(Records to process begins)

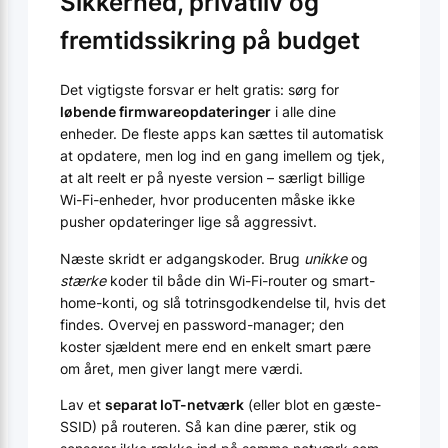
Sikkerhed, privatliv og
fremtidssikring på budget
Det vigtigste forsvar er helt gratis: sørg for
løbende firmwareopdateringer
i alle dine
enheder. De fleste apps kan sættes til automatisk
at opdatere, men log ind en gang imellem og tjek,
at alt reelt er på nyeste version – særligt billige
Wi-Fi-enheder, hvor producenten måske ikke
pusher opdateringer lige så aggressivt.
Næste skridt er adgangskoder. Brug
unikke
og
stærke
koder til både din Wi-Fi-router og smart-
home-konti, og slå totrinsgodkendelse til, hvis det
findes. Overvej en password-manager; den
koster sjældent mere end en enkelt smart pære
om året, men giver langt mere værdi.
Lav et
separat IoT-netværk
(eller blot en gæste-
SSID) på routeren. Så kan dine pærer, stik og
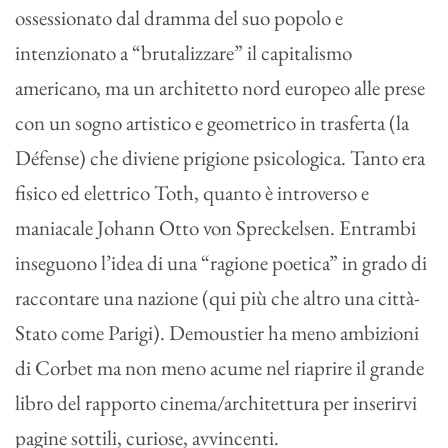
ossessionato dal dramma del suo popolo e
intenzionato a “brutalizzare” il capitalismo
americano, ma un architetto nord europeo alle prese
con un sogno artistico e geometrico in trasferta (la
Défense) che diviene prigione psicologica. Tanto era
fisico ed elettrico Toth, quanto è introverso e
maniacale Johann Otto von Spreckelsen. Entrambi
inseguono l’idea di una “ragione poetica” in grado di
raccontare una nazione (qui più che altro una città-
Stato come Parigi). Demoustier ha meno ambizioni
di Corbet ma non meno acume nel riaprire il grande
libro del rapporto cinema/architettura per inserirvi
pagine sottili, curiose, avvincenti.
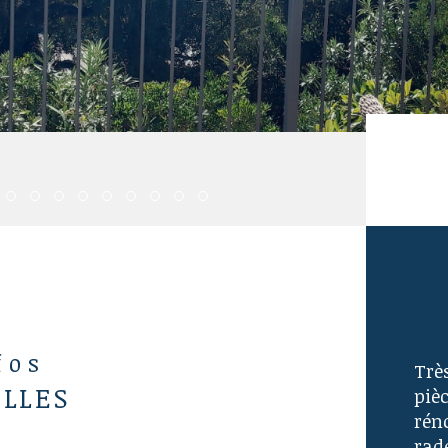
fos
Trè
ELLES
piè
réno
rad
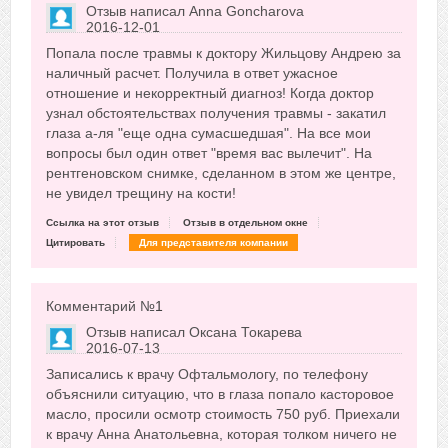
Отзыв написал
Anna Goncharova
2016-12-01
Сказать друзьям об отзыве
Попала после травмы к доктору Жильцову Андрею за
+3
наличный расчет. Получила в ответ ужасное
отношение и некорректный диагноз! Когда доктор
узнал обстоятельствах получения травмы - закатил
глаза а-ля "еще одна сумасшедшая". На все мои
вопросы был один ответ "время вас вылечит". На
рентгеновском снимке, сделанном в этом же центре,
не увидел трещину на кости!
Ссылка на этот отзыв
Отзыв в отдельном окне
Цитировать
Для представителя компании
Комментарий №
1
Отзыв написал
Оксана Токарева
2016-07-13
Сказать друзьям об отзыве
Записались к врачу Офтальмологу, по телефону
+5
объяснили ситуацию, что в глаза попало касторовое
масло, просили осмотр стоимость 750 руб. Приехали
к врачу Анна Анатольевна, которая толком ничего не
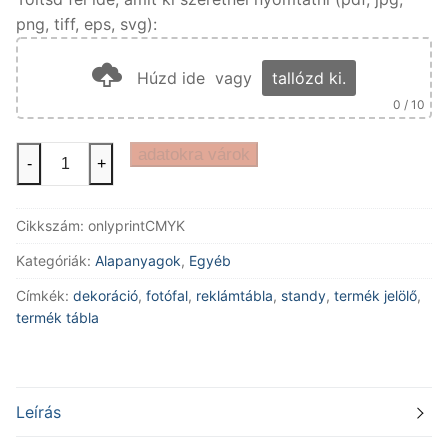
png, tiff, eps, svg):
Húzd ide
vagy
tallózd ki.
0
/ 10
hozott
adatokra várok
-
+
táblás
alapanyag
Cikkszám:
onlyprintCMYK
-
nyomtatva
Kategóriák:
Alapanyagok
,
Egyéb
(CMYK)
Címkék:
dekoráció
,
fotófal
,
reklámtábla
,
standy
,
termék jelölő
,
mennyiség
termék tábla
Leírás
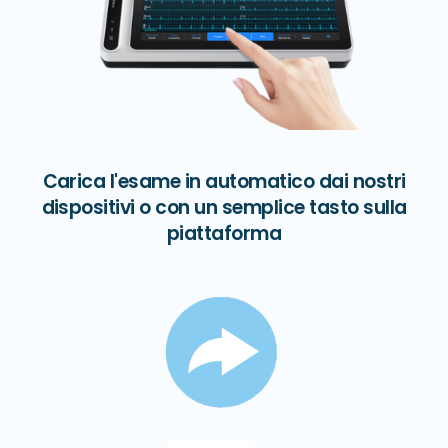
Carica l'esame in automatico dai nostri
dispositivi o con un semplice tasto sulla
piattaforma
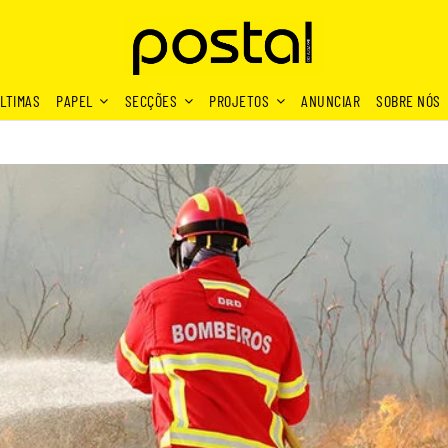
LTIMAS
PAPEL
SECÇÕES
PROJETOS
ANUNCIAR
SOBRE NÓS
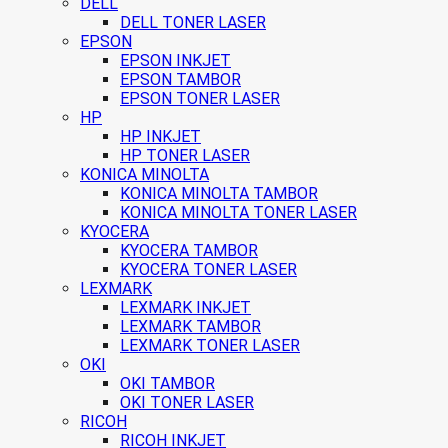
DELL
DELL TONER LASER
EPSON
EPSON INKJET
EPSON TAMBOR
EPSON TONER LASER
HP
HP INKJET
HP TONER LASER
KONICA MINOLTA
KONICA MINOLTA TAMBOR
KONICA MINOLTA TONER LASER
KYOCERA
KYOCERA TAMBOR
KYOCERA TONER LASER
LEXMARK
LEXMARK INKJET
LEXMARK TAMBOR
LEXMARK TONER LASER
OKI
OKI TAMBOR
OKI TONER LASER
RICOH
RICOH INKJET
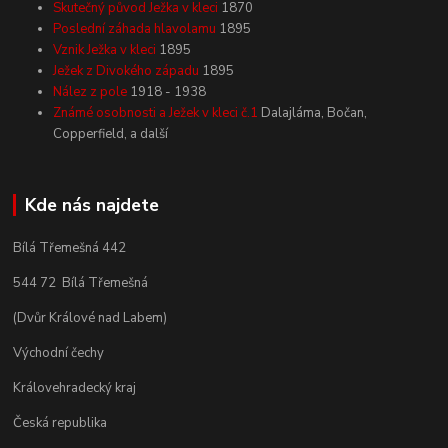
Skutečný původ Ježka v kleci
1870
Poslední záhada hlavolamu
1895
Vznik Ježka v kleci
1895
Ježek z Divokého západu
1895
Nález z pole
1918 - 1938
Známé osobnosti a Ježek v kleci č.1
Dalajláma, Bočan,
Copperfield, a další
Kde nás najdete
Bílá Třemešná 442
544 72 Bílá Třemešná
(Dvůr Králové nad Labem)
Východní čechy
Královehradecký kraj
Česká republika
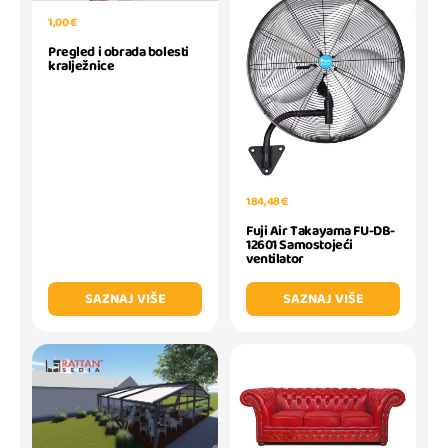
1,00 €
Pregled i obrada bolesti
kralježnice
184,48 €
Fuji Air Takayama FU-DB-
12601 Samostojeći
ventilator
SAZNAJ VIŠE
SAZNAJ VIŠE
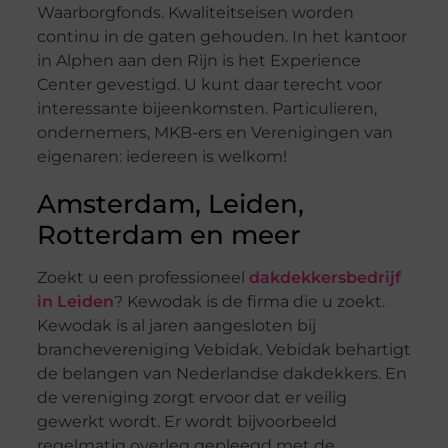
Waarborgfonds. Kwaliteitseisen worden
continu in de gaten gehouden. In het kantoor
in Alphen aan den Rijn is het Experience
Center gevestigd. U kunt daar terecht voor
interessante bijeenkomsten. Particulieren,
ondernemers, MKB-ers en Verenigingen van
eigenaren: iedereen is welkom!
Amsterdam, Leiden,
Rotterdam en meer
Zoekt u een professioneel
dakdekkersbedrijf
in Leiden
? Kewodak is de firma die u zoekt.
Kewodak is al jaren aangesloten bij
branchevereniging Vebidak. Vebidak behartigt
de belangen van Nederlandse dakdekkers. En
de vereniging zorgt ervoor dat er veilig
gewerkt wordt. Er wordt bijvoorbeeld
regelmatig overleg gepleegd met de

(Records to process ends)

Directions: Report only a number: how many lines in the material above contain the string "врачу".

Your response: 2